Proof of Contributory Negligence
In some motorcycle accident cases, the failure to wear a helmet will clearly make no difference. A motorcycle rider who broke an arm in a crash but had no other injuries cannot be deemed contributorily negligent for failure to wear a helmet because a helmet would not have protected the arm.
When a rider experiences a head injury, however, the question is more complicated. Helmets reduce the risk of a head injury, but they do not eliminate that risk. A significant percentage of motorcyclists who die from a head injury were wearing a helmet.
Brian injuries are usually caused when the brain collides with the skull. They can also be caused when the skull fractures, exposing the brain to a direct collision with pavement, a car, or some other surface. Helmets can cushion the impact and may prevent skull fractures, but they cannot prevent the brain from striking the skull when the rider's motion comes to a sudden halt. That's why football players sustain concussions despite wearing football helmets.
To reduce a motorcyclist's compensation, the driver who caused the accident must prove that the motorcyclist would not have been as severely injured if the rider had been wearing a helmet. That can be a difficult burden to meet. It's important to California personal injury lawyers (and to the injury victims they represent) that the burden is on the negligent driver to prove that failure to wear a helmet contributed to the injury. Motorcycle accident victims would be in a worse position if they had to prove that the same injury would have occurred even if they had worn a helmet.

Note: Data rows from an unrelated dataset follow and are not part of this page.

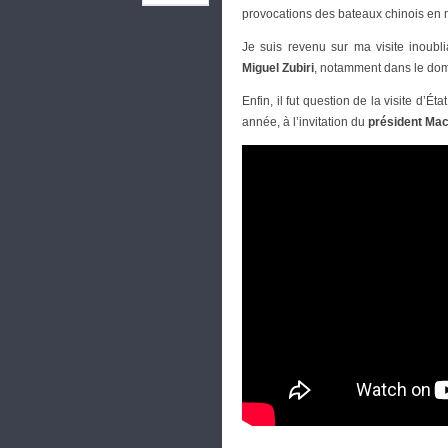
provocations des bateaux chinois en 
Je suis revenu sur ma visite inoubl
Miguel Zubiri
, notamment dans le dom
Enfin, il fut question de la visite d’Éta
année, à l’invitation du
président Ma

To prove that the failure to wear a helmet worsened the injury, the defendant driver will need to call an expert witness. The motorcyclist can counter with opposing expert testimony. Often the experts cancel each other out. If the jury decides that the effect a helmet would have had on the injury is unknowable, the jury should not attribute any comparative negligence to the motorcycle rider based on the failure to wear a helmet.
California motorcycle lawyers encourage all riders to obey the law by wearing a helmet. When riders are injured in an accident caused by the driver of another vehicle, however, we work hard to maximize the injury victim's compensation, whether or not the rider was wearing a helmet.